Here is a variation with 4 colors:
And with 10 colors:
This is making my head spin a little…
It’s kinda funny how those yellow blobs just pop in and out.
BTW, i don’t think i’ll ever understand what’s in the f
part of the code, but can you detail what’s happening here ? :
+==[0] 1 +==[0] 2 ==[0] 0
== is shorthand for the eq command. Amusingly, the shorthand is the same length as the command it abbreviates.
+==[0] 1
translates to “duplicate (+) the selected image(s) (here, the first image on the stack) and compare each pixel element (pel) to 1
( the eq
command’s argument).

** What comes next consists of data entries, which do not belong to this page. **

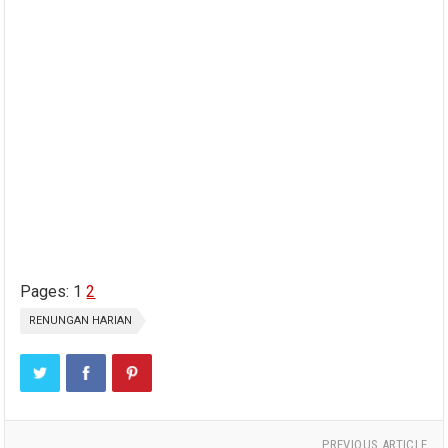
Pages:
1
2
RENUNGAN HARIAN
PREVIOUS ARTICLE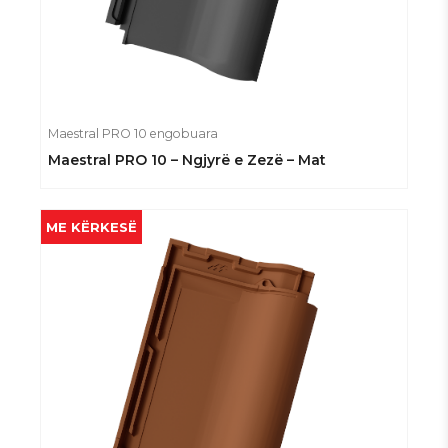
Maestral PRO 10 engobuara
Maestral PRO 10 – Ngjyrë e Zezë – Mat
ME KËRKESË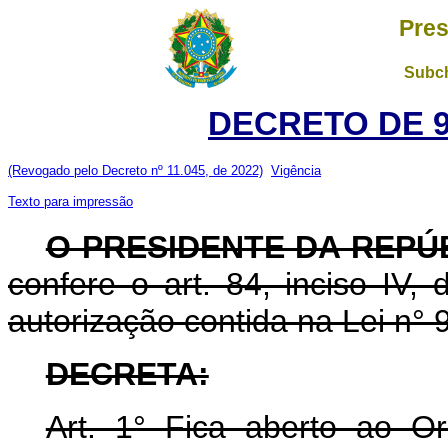
Pres
Subch
DECRETO DE 9
(Revogado pelo Decreto nº 11.045, de 2022)
Vigência
Texto para impressão
O PRESIDENTE DA REPÚ
confere o art. 84, inciso IV,
autorização contida na Lei n° 
DECRETA:
Art. 1° Fica aberto ao O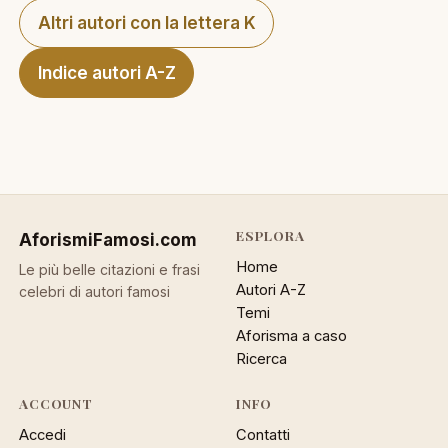
Altri autori con la lettera K
Indice autori A-Z
ESPLORA
AforismiFamosi
.com
Home
Le più belle citazioni e frasi
Autori A-Z
celebri di autori famosi
Temi
Aforisma a caso
Ricerca
ACCOUNT
INFO
Accedi
Contatti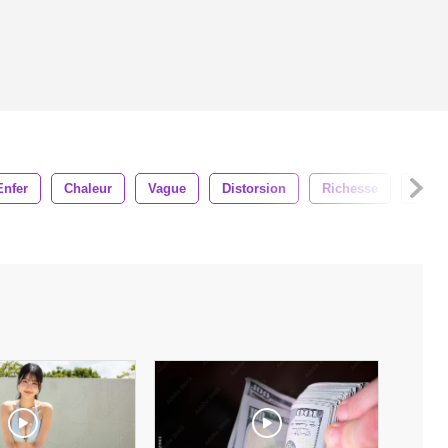
Enfer
Chaleur
Vague
Distorsion
Richesse
Coeu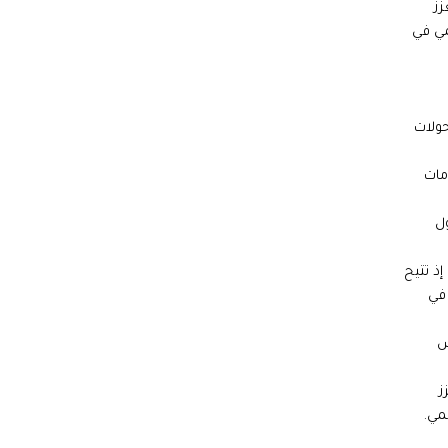
ّز
مي في
حولات
مات
ول
إذ تتيح
 في
س
ز
مي.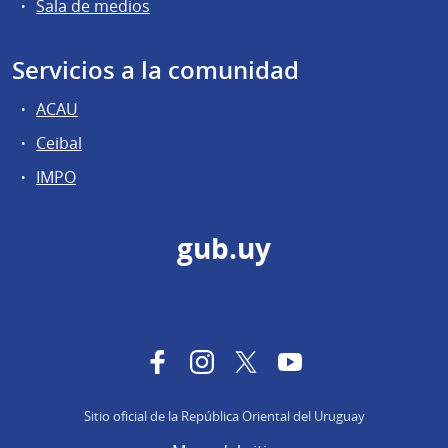
Sala de medios
Servicios a la comunidad
ACAU
Ceibal
IMPO
gub.uy
Facebook
Instagram
Twitter
YouTube
Sitio oficial de la República Oriental del Uruguay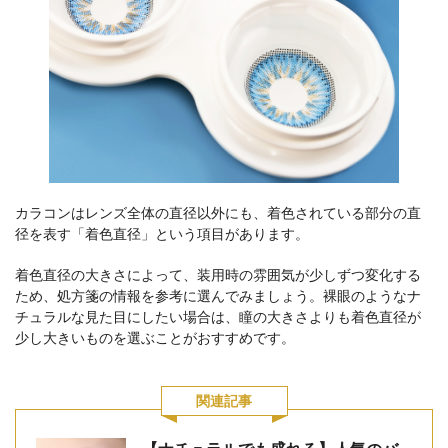
カラコンはレンズ全体の直径以外にも、着色されている部分の直
径を表す「着色直径」という項目があります。
着色直径の大きさによって、装用時の雰囲気が少しずつ変化する
ため、処方箋の情報を参考に選んでみましょう。裸眼のようなナ
チュラルな見た目にしたい場合は、瞳の大きさよりも着色直径が
少し大きいものを選ぶことがおすすめです。
関連記事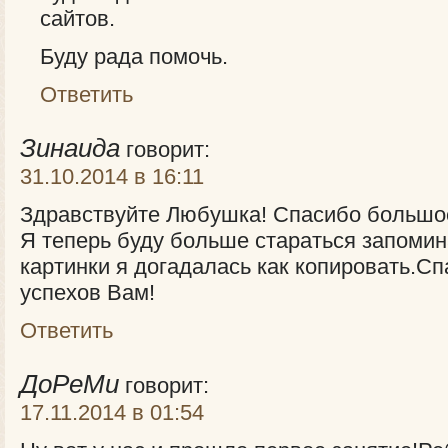
сайтов.
Буду рада помочь.
Ответить
Зинаида
говорит:
31.10.2014 в 16:11
Здравствуйте Любушка! Спасибо большое 
Я теперь буду больше стараться запомин
картинки я догадалась как копировать.Сп
успехов Вам!
Ответить
ДоРеМи
говорит:
17.11.2014 в 01:54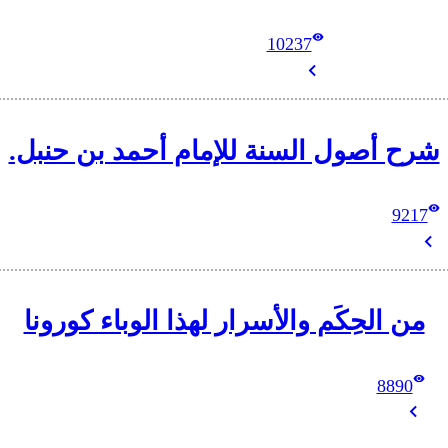
10237
شرح أصول السنة للإمام أحمد بن حنبل.
9217
من الحِكَم والأسرار لهذا الوباء كورونا
8890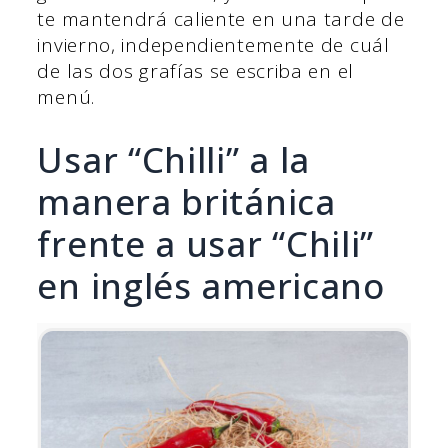
te mantendrá caliente en una tarde de
invierno, independientemente de cuál
de las dos grafías se escriba en el
menú.
Usar “Chilli” a la
manera británica
frente a usar “Chili”
en inglés americano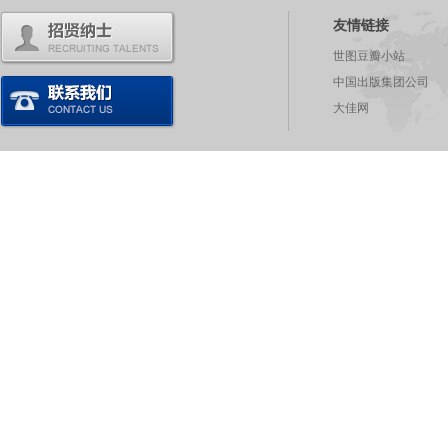
友情链接
世图豆瓣小站
中国出版集团公司
大佳网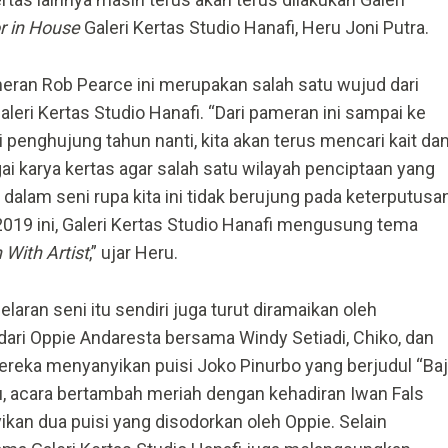
r in House
Galeri Kertas Studio Hanafi, Heru Joni Putra.
eran Rob Pearce ini merupakan salah satu wujud dari
eri Kertas Studio Hanafi. “Dari pameran ini sampai ke
penghujung tahun nanti, kita akan terus mencari kait da
ai karya kertas agar salah satu wilayah penciptaan yang
r dalam seni rupa kita ini tidak berujung pada keterputusa
2019 ini, Galeri Kertas Studio Hanafi mengusung tema
n With Artist
,” ujar Heru.
aran seni itu sendiri juga turut diramaikan oleh
dari Oppie Andaresta bersama Windy Setiadi, Chiko, dan
reka menyanyikan puisi Joko Pinurbo yang berjudul “Ba
tu, acara bertambah meriah dengan kehadiran Iwan Fals
kan dua puisi yang disodorkan oleh Oppie. Selain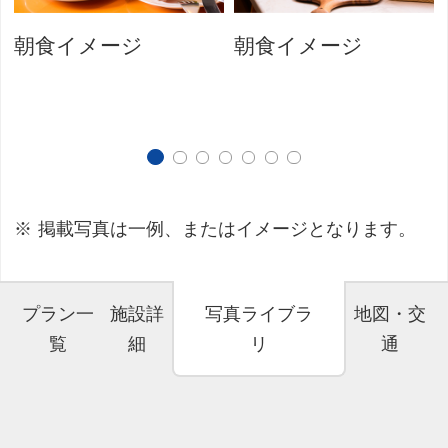
朝食イメージ
朝食イメージ
掲載写真は一例、またはイメージとなります。
プラン一
施設詳
写真ライブラ
地図・交
覧
細
リ
通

For those comparisons that result in ‘True’, set 1
for the corresponding pel in the duplicate. Otherwise, (False
), set 0
”.
For example, find all pels in cameraman
that are equal to a value of 177, and normalize for paint programs:
gmic sp cameraman,512 +== 177 n. 0,255
But you need one finger less to type it
Thanks for the info, I’ll try to see if I can use it for something (masking?)